A great way to orient the new hire to the company right from the start is to provide them a first-day memo that covers everything they need to know to get started at your company. Although it may take a little while to write your first first-day memo, thereafter it's very easy to adopt the template for successive new employees. Here's what it should include:
- Welcome to the company
A warm welcome to make the employee feel good about their decision to join your company
- Important contacts
A list of key people the employee will be interfacing with, along with their roles and contact details
- Important links
A list of the key tools the employee will be using (intranet, wiki, bugbase, development and production environments, etc.) along with any user IDs/passwords if necessary or appropriate
- Important meetings
Any standing meetings throughout the week the new employee should expect to attend, so they can add them to their calendar (or request to be added)

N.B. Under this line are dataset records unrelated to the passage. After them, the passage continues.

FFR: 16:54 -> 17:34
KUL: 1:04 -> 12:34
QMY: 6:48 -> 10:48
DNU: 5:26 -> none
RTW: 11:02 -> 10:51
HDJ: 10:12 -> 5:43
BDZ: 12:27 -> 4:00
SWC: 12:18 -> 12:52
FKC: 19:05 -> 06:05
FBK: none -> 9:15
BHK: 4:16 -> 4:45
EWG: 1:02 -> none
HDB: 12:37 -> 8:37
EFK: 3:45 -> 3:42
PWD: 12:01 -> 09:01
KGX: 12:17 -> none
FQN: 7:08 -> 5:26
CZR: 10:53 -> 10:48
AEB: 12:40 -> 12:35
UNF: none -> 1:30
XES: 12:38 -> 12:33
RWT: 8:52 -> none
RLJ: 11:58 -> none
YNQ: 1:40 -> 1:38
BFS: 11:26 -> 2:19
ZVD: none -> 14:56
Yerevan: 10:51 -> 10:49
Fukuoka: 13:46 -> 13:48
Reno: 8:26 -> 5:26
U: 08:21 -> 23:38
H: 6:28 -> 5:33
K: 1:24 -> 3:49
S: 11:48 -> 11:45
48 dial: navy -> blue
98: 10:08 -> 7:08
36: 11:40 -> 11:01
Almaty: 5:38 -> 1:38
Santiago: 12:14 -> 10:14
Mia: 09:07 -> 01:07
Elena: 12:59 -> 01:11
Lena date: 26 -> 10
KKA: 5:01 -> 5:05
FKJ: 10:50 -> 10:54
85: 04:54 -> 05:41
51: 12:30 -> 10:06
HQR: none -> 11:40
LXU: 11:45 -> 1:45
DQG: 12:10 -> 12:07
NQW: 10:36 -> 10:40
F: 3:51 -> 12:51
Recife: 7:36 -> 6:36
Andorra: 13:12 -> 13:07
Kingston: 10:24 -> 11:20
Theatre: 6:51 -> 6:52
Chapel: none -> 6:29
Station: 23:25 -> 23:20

- First 3 projects to work on
A description of the first 3 things the employee should start investigating and/or specific deliverables you expect. When the employee has a few minutes during the first few days, they can already start working on them.
Of course every first-day memo is different, and you should customize each one to suit the individual and the role. You may also wish to include more about your management style, any specific expectations you have, or specific information about your organization that all employees should know.